May we not conceive each of us living beings to be a puppet of the Gods, either their playthings only, or created with a purpose-which of the two we cannot certainly know?--Plato Laws.
It is the role of artistic theories, these days, as always, to make the artworld, and art, possible. The Artworld, A. Danto (581)
The artworld stands to the real world in something like the relationship in which the City of God stands to the Earthly City. The Artworld, A Danto (582)
My knowledge of Danto is thin. So, I was surprised by the Kantianism in the first quote from his Artworld above. Danto's approach to art clearly resonates with Kuhn's analysis of science (and, indeed, Structure is alluded to on the first pages of the article).
I like the bold, temporal invariance of Danto's understanding of the role of artistic theory. It's compatible, of course, with his position that artistic theory has (possible varying) secondary roles to play. Moreover, while it goes against the spirit of his remarks, he doesn't say that art is impossible without artistic theory. But the "is" of artistic identification requires it. So only art that does not presuppose artistic identification can be ungrounded by artistic theory.* So far, so good.
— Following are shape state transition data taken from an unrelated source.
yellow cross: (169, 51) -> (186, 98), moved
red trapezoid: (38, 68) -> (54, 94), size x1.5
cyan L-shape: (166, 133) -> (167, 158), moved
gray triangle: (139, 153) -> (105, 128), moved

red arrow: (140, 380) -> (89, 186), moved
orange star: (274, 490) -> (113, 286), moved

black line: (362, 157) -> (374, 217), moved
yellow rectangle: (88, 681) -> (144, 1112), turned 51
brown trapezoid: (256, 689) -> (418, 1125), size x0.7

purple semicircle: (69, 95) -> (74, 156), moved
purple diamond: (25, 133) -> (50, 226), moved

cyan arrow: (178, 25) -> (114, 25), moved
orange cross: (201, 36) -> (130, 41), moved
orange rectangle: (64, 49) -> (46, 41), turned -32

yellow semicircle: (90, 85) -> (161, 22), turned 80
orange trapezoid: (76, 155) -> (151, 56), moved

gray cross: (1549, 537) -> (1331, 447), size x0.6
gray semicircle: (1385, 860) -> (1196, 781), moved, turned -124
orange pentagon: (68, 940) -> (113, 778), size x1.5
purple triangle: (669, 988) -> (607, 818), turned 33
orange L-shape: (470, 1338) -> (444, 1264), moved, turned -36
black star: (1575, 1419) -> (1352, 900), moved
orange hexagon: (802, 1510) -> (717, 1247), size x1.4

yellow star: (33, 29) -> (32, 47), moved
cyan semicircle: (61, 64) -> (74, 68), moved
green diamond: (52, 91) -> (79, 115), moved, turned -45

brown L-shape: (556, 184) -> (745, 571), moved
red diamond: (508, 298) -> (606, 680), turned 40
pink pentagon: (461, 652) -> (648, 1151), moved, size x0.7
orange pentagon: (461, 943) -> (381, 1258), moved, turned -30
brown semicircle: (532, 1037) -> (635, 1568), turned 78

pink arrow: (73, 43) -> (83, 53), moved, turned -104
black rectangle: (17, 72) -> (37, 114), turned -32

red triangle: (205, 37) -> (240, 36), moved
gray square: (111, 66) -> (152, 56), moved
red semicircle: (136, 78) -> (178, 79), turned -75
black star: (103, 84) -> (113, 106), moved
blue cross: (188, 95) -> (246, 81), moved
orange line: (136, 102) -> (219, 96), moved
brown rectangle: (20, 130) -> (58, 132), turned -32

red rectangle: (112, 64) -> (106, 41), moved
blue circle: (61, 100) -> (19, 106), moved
But I hesitate over the second passage from his (1964) article quoted above. It flirts with theological concepts. Now, for Danto the contrast (or "opposition") between the artworld and real world is not one of contraries, but it is a contrast nevertheless. It's as if he is not allowing consideration of the possibility that some artistic identification could efface the opposition between art/real & Heaven/Earth that Danto is presupposing; it's a tacit denial that somebody could decree the establishment of the City of God here on Earth. To reject this option as a category mistake, can't be right because theologically such a decree is always, alas, a live option; Danto has no right to such a rejection because on his account some (future) artistic-theoretical revolution could generate a new world.
You might say, so what? Danto's analysis of art, which is often associated with an institutional approach to art, fails, then, to understand totalitarianism, large and small, as an artistic attempt at organizing the world--it underestimates, then, what may be at stake in art.
Or, even if we are philosophizing puppets in some puppeteer's show, we can't overlook that we figure in somebody else's artworld.